De ma serre tout irisée
Des fleurs qui s’ouvrent par moments,
Le jasmin s’élève hardiment
Pour apparaître à ma croisée.

Demain les épis jauniront
Et gaîment des faucheurs iront
Les couper, puis les mettre en gerbe.

Car la pluie est à la moisson,
Ce que l’air est à la chanson
Et l’or du soleil à la gerbe.

Q16 – T15 – octo  – bi

Voici. Ton âme est un lac artificiel — 1890 (5)

Jules TellierOeuvres

Voici. Ton âme est un lac artificiel
Et minuscule ainsi que ceux des Tuileries,
Un bassin très petit sous les branches fleuries
Qui n’a pas assez d’eau pour réfléchir le ciel.

On en voit, à deux pieds, sans plus, le fond réel,
Moins beaux que les reflets d’azur et leur féeries,
De vieux pantins, des pots cassés, des fleurs flétries,
Et mille objets manquant du charme essentiel.

Ton âme, en un jardin sans mystère, que foule
A toute heure le pas indiscret de la foule,
Est un bassin couvert d’oiseaux de toutes parts:

Les cygnes blancs, tendant leurs cous aux belles lignes,
Glissant à la surface au milieu des canards,
– Mais les canards y sont plus nombreux que les cygnes.

Q15 – T14 – banv

D’autres auront le bruit, la gloire, — 1890 (4)

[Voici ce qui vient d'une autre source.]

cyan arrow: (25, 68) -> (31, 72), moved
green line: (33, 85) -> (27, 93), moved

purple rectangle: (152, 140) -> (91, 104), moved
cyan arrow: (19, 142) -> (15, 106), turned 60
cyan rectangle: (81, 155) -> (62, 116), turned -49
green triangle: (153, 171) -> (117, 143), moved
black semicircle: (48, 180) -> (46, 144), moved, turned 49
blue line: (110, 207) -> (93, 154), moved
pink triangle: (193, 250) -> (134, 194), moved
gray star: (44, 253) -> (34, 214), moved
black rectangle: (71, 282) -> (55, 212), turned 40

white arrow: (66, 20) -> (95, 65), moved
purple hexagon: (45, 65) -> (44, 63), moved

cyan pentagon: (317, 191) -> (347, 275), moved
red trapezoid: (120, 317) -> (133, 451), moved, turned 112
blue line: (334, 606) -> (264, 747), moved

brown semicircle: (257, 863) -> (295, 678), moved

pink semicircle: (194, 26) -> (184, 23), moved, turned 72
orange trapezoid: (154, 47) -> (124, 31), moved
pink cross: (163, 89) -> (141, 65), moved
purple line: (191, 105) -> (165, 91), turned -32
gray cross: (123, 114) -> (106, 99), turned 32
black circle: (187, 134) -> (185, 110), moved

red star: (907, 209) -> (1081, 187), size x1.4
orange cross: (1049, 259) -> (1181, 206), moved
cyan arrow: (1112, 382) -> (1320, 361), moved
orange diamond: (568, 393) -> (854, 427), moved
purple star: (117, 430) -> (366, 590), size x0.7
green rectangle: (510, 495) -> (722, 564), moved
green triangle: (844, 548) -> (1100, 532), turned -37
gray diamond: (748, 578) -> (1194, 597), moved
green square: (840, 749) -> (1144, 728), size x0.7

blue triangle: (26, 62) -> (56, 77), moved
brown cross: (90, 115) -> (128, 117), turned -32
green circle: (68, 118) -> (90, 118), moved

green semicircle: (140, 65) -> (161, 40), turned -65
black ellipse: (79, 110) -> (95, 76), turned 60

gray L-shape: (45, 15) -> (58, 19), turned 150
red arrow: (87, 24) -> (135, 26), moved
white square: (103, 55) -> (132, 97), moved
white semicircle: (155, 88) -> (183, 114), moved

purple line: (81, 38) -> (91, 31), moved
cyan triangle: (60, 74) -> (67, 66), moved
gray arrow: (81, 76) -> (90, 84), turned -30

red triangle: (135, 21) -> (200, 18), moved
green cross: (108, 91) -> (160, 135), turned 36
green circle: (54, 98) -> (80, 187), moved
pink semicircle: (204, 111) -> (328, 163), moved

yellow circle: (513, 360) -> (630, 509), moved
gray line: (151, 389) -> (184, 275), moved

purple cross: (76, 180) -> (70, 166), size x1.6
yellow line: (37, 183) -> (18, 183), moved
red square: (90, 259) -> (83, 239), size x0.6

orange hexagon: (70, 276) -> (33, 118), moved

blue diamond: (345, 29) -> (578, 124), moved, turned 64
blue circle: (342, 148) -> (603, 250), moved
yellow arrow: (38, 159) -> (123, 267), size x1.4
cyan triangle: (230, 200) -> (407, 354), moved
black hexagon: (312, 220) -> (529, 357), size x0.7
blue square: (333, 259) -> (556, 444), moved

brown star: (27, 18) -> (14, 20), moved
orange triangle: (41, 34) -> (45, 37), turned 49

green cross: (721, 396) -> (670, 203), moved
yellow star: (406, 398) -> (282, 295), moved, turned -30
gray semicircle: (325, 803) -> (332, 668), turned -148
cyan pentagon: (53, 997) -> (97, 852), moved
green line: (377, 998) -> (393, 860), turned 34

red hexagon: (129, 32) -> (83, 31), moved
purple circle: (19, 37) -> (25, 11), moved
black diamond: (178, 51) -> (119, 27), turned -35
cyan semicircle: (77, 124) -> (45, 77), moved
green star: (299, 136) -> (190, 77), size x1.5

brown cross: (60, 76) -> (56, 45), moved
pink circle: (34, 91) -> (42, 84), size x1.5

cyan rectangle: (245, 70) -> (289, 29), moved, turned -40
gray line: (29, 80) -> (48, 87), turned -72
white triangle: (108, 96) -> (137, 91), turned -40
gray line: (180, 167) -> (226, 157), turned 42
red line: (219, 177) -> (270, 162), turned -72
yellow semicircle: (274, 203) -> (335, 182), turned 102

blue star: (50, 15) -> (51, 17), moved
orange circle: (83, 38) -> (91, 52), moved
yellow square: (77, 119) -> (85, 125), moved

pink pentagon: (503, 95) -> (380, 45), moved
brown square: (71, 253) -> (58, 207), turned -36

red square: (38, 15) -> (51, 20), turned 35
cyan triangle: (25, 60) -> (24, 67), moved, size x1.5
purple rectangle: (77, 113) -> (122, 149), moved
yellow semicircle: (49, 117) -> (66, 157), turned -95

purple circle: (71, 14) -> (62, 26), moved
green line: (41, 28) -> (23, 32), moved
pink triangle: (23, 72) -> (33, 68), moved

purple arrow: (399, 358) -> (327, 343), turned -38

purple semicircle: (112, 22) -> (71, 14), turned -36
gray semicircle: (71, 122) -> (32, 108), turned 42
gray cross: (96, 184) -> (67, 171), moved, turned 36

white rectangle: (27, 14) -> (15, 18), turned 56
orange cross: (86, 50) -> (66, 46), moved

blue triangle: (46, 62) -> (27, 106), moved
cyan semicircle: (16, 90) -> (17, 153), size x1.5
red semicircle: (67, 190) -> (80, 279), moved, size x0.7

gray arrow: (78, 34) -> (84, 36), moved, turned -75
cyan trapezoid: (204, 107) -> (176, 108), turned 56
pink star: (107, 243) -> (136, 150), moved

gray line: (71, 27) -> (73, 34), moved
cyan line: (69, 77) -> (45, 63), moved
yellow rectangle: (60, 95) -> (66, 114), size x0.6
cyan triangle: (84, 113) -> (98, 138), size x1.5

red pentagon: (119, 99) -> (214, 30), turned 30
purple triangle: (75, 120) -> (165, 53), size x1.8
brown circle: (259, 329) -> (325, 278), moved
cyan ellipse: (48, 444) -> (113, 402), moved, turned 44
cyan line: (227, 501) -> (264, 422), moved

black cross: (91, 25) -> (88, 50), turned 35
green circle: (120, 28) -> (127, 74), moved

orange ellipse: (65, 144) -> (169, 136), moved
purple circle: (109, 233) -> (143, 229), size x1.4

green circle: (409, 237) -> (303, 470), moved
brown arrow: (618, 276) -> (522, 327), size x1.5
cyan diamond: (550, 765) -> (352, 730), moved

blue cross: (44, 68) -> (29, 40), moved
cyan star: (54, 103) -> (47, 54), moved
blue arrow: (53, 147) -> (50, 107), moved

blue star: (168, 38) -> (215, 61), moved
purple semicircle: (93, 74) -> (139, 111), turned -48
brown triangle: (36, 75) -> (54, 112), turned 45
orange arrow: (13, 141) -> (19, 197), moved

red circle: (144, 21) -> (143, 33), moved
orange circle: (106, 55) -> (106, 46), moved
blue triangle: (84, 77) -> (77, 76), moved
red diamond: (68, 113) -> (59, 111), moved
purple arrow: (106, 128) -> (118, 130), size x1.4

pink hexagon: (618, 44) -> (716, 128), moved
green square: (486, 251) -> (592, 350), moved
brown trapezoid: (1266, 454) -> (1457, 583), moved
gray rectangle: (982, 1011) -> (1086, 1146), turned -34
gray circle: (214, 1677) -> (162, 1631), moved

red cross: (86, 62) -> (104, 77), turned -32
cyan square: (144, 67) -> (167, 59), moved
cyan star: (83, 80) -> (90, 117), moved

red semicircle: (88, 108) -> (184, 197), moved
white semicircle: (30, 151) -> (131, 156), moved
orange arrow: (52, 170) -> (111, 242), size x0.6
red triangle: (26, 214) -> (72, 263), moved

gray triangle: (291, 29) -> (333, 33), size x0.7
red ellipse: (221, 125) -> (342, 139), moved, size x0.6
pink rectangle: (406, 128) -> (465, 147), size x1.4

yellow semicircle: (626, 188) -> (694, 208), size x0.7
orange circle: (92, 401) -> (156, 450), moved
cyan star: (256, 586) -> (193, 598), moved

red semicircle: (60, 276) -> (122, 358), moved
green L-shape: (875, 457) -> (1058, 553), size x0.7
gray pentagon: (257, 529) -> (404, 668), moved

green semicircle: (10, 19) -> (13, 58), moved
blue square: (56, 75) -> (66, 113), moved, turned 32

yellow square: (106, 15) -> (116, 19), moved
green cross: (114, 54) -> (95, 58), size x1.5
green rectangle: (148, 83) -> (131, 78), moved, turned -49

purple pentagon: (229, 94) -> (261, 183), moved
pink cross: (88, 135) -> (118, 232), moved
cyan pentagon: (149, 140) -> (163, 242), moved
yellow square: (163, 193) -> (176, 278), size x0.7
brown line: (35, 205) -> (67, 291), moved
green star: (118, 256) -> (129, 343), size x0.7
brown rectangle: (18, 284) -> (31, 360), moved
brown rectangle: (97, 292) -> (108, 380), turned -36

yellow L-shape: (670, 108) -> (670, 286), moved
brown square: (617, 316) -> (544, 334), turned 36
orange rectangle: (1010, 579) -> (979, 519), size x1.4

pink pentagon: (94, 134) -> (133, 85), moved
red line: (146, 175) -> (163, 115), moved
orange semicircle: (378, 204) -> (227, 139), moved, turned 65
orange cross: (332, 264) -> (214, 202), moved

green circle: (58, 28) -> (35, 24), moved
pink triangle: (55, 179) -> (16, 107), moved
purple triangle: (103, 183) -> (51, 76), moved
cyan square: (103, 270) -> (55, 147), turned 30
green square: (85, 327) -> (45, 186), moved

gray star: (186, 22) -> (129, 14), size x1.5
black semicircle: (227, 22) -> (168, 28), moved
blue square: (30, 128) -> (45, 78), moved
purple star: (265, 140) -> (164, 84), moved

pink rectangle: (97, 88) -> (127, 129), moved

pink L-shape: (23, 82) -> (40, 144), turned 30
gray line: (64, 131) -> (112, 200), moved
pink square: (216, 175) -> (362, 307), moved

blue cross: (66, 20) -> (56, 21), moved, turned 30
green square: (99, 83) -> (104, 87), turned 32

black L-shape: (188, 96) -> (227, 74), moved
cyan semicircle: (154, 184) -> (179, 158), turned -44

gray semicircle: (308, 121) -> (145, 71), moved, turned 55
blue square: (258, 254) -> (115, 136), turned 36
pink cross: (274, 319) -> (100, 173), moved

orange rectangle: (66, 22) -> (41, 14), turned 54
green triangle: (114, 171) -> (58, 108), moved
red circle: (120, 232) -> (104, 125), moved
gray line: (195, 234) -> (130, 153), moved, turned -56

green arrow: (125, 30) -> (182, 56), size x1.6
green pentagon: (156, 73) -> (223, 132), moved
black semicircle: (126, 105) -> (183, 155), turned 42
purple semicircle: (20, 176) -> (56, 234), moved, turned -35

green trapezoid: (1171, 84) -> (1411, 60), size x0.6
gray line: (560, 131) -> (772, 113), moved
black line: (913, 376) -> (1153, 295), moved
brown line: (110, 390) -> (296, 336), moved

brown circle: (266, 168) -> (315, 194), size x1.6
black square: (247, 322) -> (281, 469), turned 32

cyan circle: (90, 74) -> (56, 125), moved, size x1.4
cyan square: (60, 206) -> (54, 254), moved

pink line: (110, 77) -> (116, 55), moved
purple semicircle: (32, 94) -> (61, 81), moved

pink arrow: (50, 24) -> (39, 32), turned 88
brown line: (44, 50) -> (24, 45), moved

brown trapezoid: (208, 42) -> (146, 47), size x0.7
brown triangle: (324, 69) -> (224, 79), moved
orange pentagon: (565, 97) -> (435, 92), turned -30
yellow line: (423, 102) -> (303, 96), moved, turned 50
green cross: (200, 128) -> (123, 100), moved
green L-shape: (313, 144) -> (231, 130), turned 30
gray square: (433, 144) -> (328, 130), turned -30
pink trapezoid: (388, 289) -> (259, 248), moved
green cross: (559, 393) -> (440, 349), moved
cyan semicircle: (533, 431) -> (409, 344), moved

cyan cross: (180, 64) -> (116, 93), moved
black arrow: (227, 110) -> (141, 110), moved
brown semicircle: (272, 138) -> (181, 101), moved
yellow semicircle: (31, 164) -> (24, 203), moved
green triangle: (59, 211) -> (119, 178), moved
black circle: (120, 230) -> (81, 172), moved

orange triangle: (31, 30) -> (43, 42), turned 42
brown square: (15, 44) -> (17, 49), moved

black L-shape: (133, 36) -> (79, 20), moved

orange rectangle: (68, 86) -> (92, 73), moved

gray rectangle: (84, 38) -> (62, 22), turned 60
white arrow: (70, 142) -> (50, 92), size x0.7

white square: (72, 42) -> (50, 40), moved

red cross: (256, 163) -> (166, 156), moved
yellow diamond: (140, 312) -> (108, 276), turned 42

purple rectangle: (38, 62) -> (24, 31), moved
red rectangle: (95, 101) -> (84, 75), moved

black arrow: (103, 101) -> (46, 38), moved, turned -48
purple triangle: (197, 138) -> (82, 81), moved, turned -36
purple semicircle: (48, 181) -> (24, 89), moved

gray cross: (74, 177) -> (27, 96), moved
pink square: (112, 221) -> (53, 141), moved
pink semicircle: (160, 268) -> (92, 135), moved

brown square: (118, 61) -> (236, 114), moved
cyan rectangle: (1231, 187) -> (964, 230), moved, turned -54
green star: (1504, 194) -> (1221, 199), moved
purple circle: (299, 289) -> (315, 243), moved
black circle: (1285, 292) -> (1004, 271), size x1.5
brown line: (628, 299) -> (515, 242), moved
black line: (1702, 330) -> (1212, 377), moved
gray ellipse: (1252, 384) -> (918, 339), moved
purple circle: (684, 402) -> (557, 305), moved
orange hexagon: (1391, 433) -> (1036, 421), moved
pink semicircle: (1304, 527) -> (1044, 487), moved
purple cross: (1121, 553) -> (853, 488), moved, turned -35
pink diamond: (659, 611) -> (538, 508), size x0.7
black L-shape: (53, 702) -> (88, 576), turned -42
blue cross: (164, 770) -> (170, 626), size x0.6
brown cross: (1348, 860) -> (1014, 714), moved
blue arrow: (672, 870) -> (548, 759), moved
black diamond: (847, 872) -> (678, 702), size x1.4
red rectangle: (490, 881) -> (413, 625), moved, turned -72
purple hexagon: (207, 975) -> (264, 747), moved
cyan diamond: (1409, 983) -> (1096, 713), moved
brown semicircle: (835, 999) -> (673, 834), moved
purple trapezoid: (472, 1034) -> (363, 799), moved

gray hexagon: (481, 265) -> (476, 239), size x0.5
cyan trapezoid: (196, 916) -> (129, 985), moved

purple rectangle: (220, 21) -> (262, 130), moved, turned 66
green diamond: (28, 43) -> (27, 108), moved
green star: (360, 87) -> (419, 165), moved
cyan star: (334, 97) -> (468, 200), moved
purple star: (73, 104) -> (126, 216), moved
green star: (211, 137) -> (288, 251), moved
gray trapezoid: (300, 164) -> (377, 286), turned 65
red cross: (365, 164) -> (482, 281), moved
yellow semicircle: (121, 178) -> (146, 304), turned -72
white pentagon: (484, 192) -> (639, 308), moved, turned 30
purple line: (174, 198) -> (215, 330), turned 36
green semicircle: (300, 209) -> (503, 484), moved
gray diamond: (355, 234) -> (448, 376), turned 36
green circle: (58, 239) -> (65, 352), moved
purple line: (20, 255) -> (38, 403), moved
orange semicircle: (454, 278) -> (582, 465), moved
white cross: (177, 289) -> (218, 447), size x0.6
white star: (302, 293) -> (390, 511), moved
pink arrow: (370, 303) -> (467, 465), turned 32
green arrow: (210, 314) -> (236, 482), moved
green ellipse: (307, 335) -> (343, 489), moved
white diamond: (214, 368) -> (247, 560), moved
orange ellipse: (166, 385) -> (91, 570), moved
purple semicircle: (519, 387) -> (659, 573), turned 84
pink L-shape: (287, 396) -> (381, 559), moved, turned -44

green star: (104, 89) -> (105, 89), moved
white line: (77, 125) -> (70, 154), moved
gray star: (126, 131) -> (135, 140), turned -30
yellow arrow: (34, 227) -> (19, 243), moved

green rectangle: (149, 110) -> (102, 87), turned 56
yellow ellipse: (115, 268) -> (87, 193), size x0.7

Edouard GrenierPoèmes épars

Renoncement

D’autres auront le bruit, la gloire,
Et leur nom partout répété;
Le mien s’éteindra sans mémoire,
Comme s’il n’eut jamais été.

Mais qu’on marque ou non dans l’histoire,
Rien ne vaut d’être regretté.
La vie est un rêve illusoire,
Le songe d’une nuit d’été.

Obscur ou glorieux, qu’importe!
La mort d’un seul coup d’aile emporte
Tous nos vains désirs – et c’est bien!

La gloire est d’être aimé. S’il tombe
Une ou deux larmes sur ma tombe,
Il suffit: le reste n’est rien.

Q8 – T15 – octo

De frigides roses pour vivre — 1890 (1)

Mallarmé in Oeuvres complêtes – Poésies (ed. Barbier-Millan)


Eventail de Méry Laurent

De frigides roses pour vivre
Toutes la même interrompront
Avec un blanc calice prompt
Votre souffle devenu givre

Mais que tout battement délivre
La touffe par un choc profond
Cette frigidité se fond
En du rire de fleurir ivre

A jeter le ciel en détail
Voilà comme bon éventail
Tu conviens mieux qu’une fiole
Nul n’enfermant à l’émeri

Sans qu’il y perde ou le viole
L’arôme émané de Méry

Q15 – T14 – banv – octo

Je n’en ferai qu’un seul ! il sera pour ta fête ! 1889 (31)

Louis Franc L’herbier

Sonnet unique

Je n’en ferai qu’un seul ! il sera pour ta fête !
Que de fois tu m’as dit, quand ce jour revenait,
« Eh bien ! trouverez-vous encore une défaite ?
Mon nom réclame un chant : s’il vous en souvenait !

Vous amant ! dont la plume et dont l’âme est muette !
Offrez-moi donc alors des bonbons en cornet.
Eh quoi ! pour inspirer n’ai-rien ? Vous poète !
Ah ! sauvez votre honneur au moins par un sonnet ! »

Le pourrai-je ? un sonnet c’est un bouquet de rimes !
Mais comment voir ta bouche ainsi traiter de frimes
Mon art et mon amour ! Au contraire dis-toi :

Ce lui fut une tendre et bien douce corvée !
Puis il brisa le moule après l’oeuvre achevée,
Pour qu’elle fût unique et n’appartînt qu’à moi.